§ What you are asked to do: Every line below that has the string "serie" needs to be copied.

Saved data entries
________________________________________
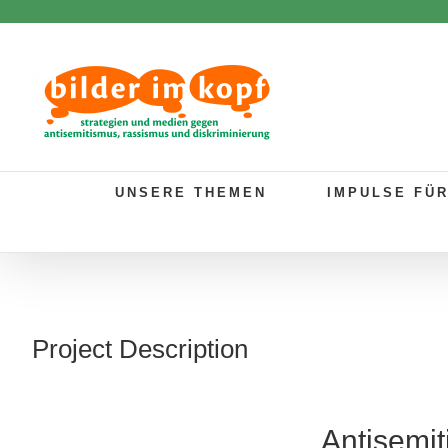
Zum
Inhalt
springen
UNSERE THEMEN
IMPULSE FÜ
Project Description
Antisemit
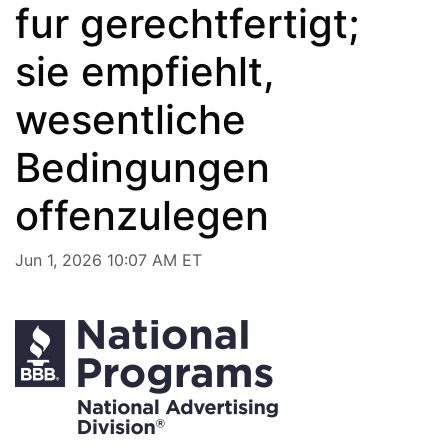
fur gerechtfertigt;
sie empfiehlt,
wesentliche
Bedingungen
offenzulegen
Jun 1, 2026 10:07 AM ET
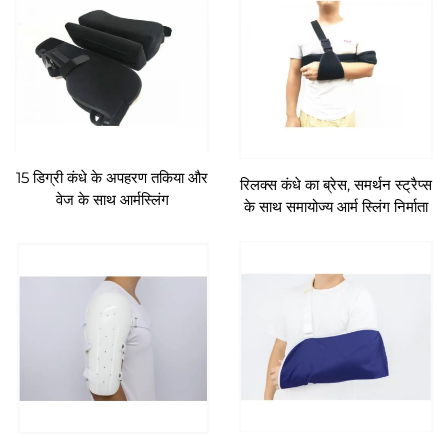
15 डिग्री कंधे के अपहरण तकिया और
रिलक्स कंधे का ब्रेस, समर्थन स्ट्रैप्स
वेज के साथ आर्मस्लिंग
के साथ समायोज्य आर्म स्लिंग निर्माता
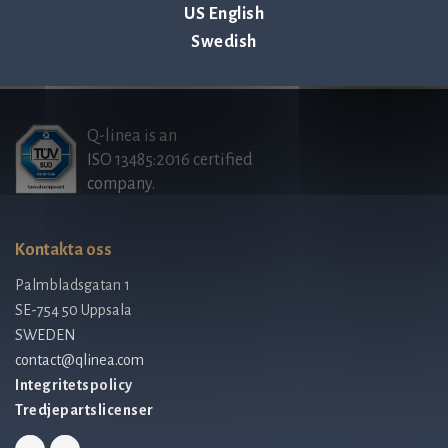
US English
Valberedningens motiverade yttrande samt
Swedish
Q-linea is an
ISO 13485:2016 certified
company.
Kontakta oss
Palmbladsgatan 1
SE-754 50 Uppsala
SWEDEN
contact@qlinea.com
Integritetspolicy
Tredjepartslicenser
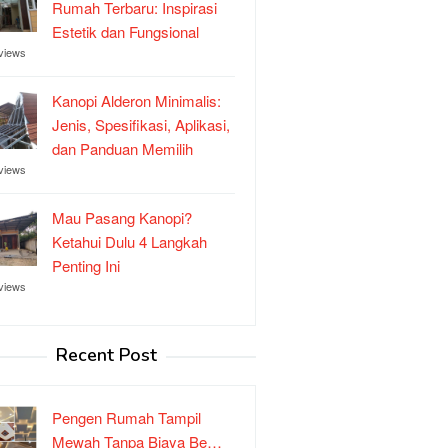
Rumah Terbaru: Inspirasi
Estetik dan Fungsional
views
Kanopi Alderon Minimalis:
Jenis, Spesifikasi, Aplikasi,
dan Panduan Memilih
views
Mau Pasang Kanopi?
Ketahui Dulu 4 Langkah
Penting Ini
views
Recent Post
Pengen Rumah Tampil
Mewah Tanpa Biaya Be…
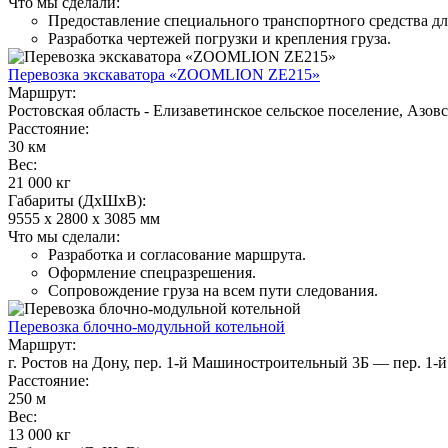
Что мы сделали:
Предоставление специального транспортного средства дл
Разработка чертежей погрузки и крепления груза.
Перевозка экскаватора «ZOOMLION ZE215»
Маршрут:
Ростовская область - Елизаветинское сельское поселение, Азов
Расстояние:
30 км
Вес:
21 000 кг
Габариты (ДхШхВ):
9555 х 2800 х 3085 мм
Что мы сделали:
Разработка и согласование маршрута.
Оформление спецразрешения.
Сопровождение груза на всем пути следования.
Перевозка блочно-модульной котельной
Маршрут:
г. Ростов на Дону, пер. 1-й Машиностроительный 3Б — пер. 
Расстояние:
250 м
Вес:
13 000 кг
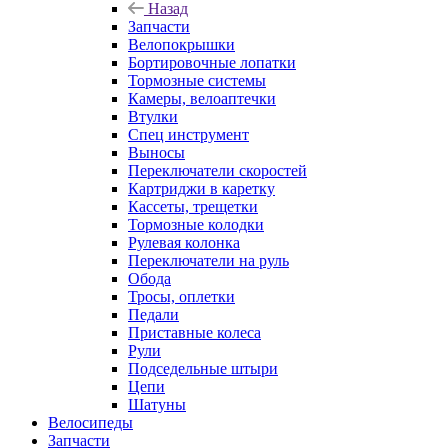
Назад
Запчасти
Велопокрышки
Бортировочные лопатки
Тормозные системы
Камеры, велоаптечки
Втулки
Спец инструмент
Выносы
Переключатели скоростей
Картриджи в каретку
Кассеты, трещетки
Тормозные колодки
Рулевая колонка
Переключатели на руль
Обода
Тросы, оплетки
Педали
Приставные колеса
Рули
Подседельные штыри
Цепи
Шатуны
Велосипеды
Запчасти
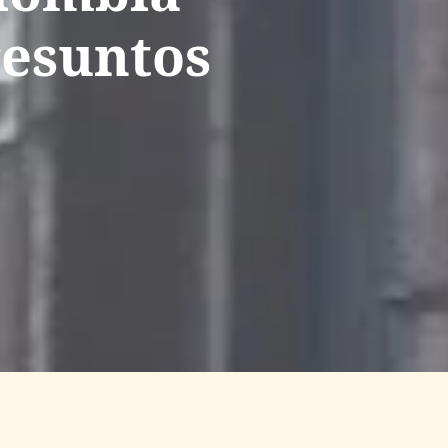
resuntos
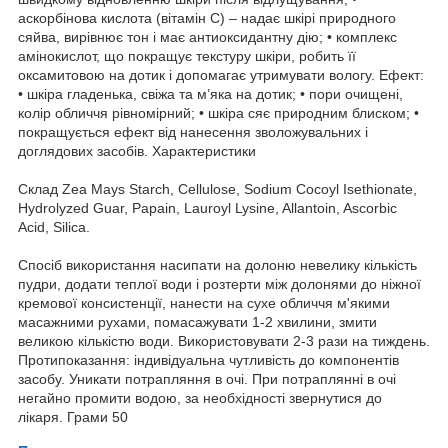
аскорбінова кислота (вітамін С) – надає шкірі природного
сяйва, вирівнює тон і має антиоксидантну дію; • комплекс
амінокислот, що покращує текстуру шкіри, робить її
оксамитовою на дотик і допомагає утримувати вологу. Ефект:
• шкіра гладенька, свіжа та м’яка на дотик; • пори очищені,
колір обличчя рівномірний; • шкіра сяє природним блиском; •
покращується ефект від нанесення зволожувальних і
доглядових засобів. Характеристики
Склад Zea Mays Starch, Cellulose, Sodium Cocoyl Isethionate,
Hydrolyzed Guar, Papain, Lauroyl Lysine, Allantoin, Ascorbic
Acid, Silica.
Спосіб використання насипати на долоню невелику кількість
пудри, додати теплої води і розтерти між долонями до ніжної
кремової консистенції, нанести на сухе обличчя м'якими
масажними рухами, помасажувати 1-2 хвилини, змити
великою кількістю води. Використовувати 2-3 рази на тиждень.
Протипоказання: індивідуальна чутливість до компонентів
засобу. Уникати потрапляння в очі. При потраплянні в очі
негайно промити водою, за необхідності звернутися до
лікаря. Грами 50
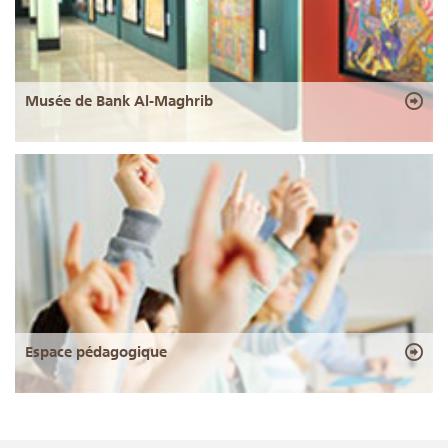
Musée de Bank Al-Maghrib
Espace pédagogique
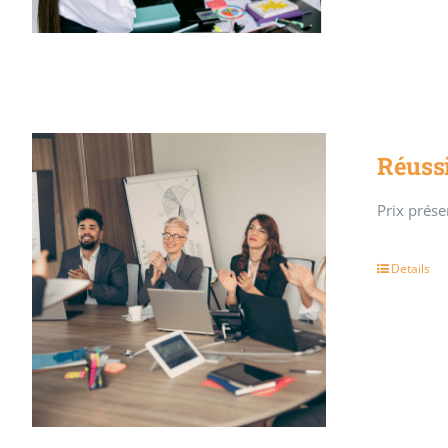
Réussi
Prix présen
Details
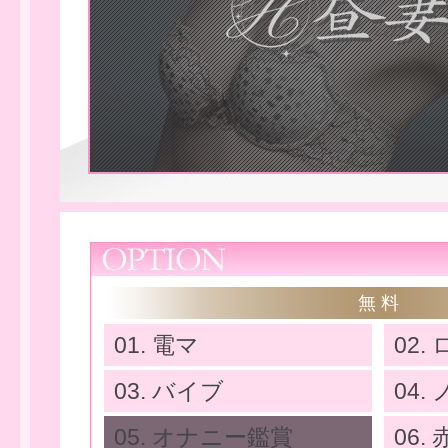
無 料
01. 電マ
02.
03. バイブ
04
せ
05. オナニー鑑賞
06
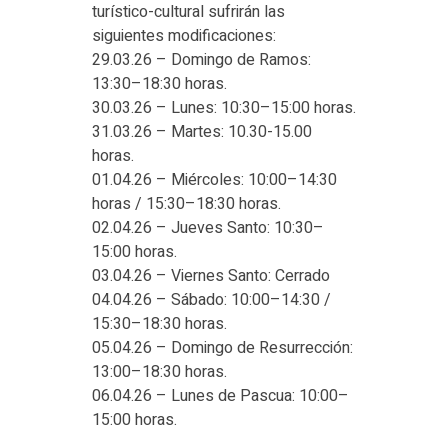
turístico-cultural sufrirán las
siguientes modificaciones:
29.03.26 – Domingo de Ramos:
13:30–18:30 horas.
30.03.26 – Lunes: 10:30–15:00 horas.
31.03.26 – Martes: 10.30-15.00
horas.
01.04.26 – Miércoles: 10:00–14:30
horas / 15:30–18:30 horas.
02.04.26 – Jueves Santo: 10:30–
15:00 horas.
03.04.26 – Viernes Santo: Cerrado
04.04.26 – Sábado: 10:00–14:30 /
15:30–18:30 horas.
05.04.26 – Domingo de Resurrección:
13:00–18:30 horas.
06.04.26 – Lunes de Pascua: 10:00–
15:00 horas.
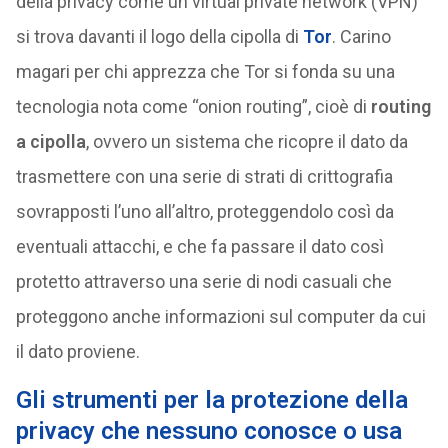
della privacy come un virtual private network (VPN)
si trova davanti il logo della cipolla di
Tor
. Carino
magari per chi apprezza che Tor si fonda su una
tecnologia nota come “onion routing”, cioè di
routing
a cipolla
, ovvero un sistema che ricopre il dato da
trasmettere con una serie di strati di crittografia
sovrapposti l’uno all’altro, proteggendolo così da
eventuali attacchi, e che fa passare il dato così
protetto attraverso una serie di nodi casuali che
proteggono anche informazioni sul computer da cui
il dato proviene.
Gli strumenti per la protezione della
privacy che nessuno conosce o usa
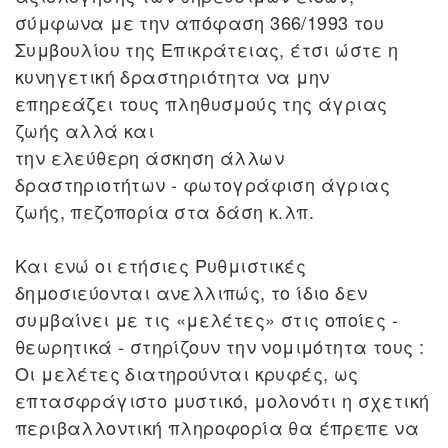
σύμφωνα με την απόφαση 366/1993 του
Συμβουλίου της Επικράτειας, έτσι ώστε η
κυνηγετική δραστηριότητα να μην
επηρεάζει τους πληθυσμούς της άγριας
ζωής αλλά και
την ελεύθερη άσκηση άλλων
δραστηριοτήτων - φωτογράφιση άγριας
ζωής, πεζοπορία στα δάση κ.λπ.
Και ενώ οι ετήσιες Ρυθμιστικές
δημοσιεύονται ανελλιπώς, το ίδιο δεν
συμβαίνει με τις «μελέτες» στις οποίες -
θεωρητικά - στηρίζουν την νομιμότητα τους :
Οι μελέτες διατηρούνται κρυφές, ως
επτασφράγιστο μυστικό, μολονότι η σχετική
περιβαλλοντική πληροφορία θα έπρεπε να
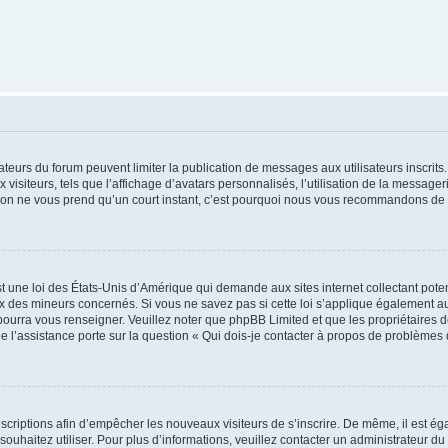
trateurs du forum peuvent limiter la publication de messages aux utilisateurs inscri
visiteurs, tels que l’affichage d’avatars personnalisés, l’utilisation de la messager
ription ne vous prend qu’un court instant, c’est pourquoi nous vous recommandons de l
t une loi des États-Unis d’Amérique qui demande aux sites internet collectant pot
 des mineurs concernés. Si vous ne savez pas si cette loi s’applique également au
 pourra vous renseigner. Veuillez noter que phpBB Limited et que les propriétaires
ue l’assistance porte sur la question « Qui dois-je contacter à propos de problèmes 
inscriptions afin d’empêcher les nouveaux visiteurs de s’inscrire. De même, il est é
s souhaitez utiliser. Pour plus d’informations, veuillez contacter un administrateur du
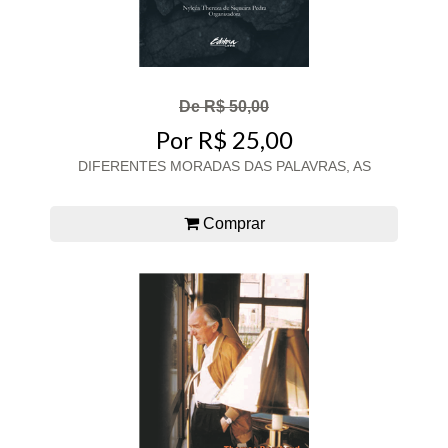
De R$ 50,00
Por R$ 25,00
DIFERENTES MORADAS DAS PALAVRAS, AS
Comprar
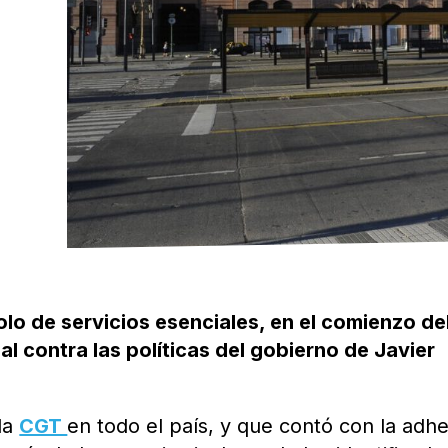
olo de servicios esenciales, en el comienzo de
l contra las políticas del gobierno de Javier
la
CGT
en todo el país, y que contó con la adh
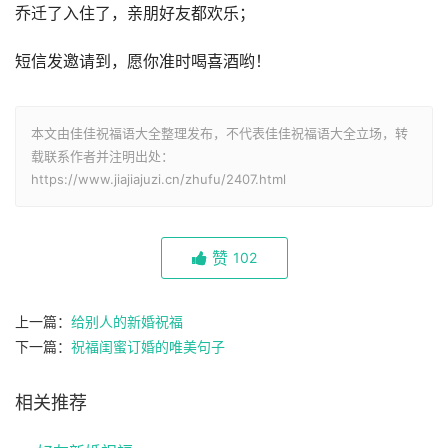
乔迁了入住了，亲朋好友都欢乐；
短信发邀请到，愿你准时喝喜酒哟！
本文由佳佳祝福语大全整理发布，不代表佳佳祝福语大全立场，转
载联系作者并注明出处：
https://www.jiajiajuzi.cn/zhufu/2407.html
赞
102
上一篇：
给别人的新婚祝福
下一篇：
祝福闺蜜订婚的唯美句子
相关推荐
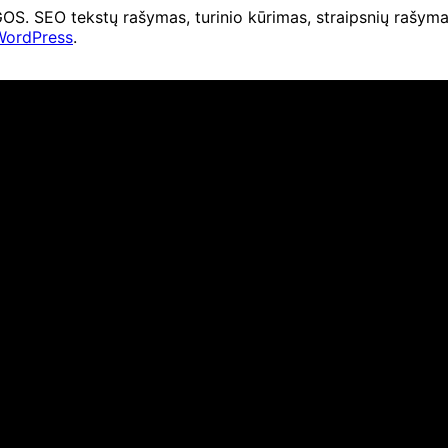
O tekstų rašymas, turinio kūrimas, straipsnių rašymas 
WordPress
.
________________________________________
§ Solution to this task:
trasmettere con una serie di strati di crittografia
protetto attraverso una serie di nodi casuali che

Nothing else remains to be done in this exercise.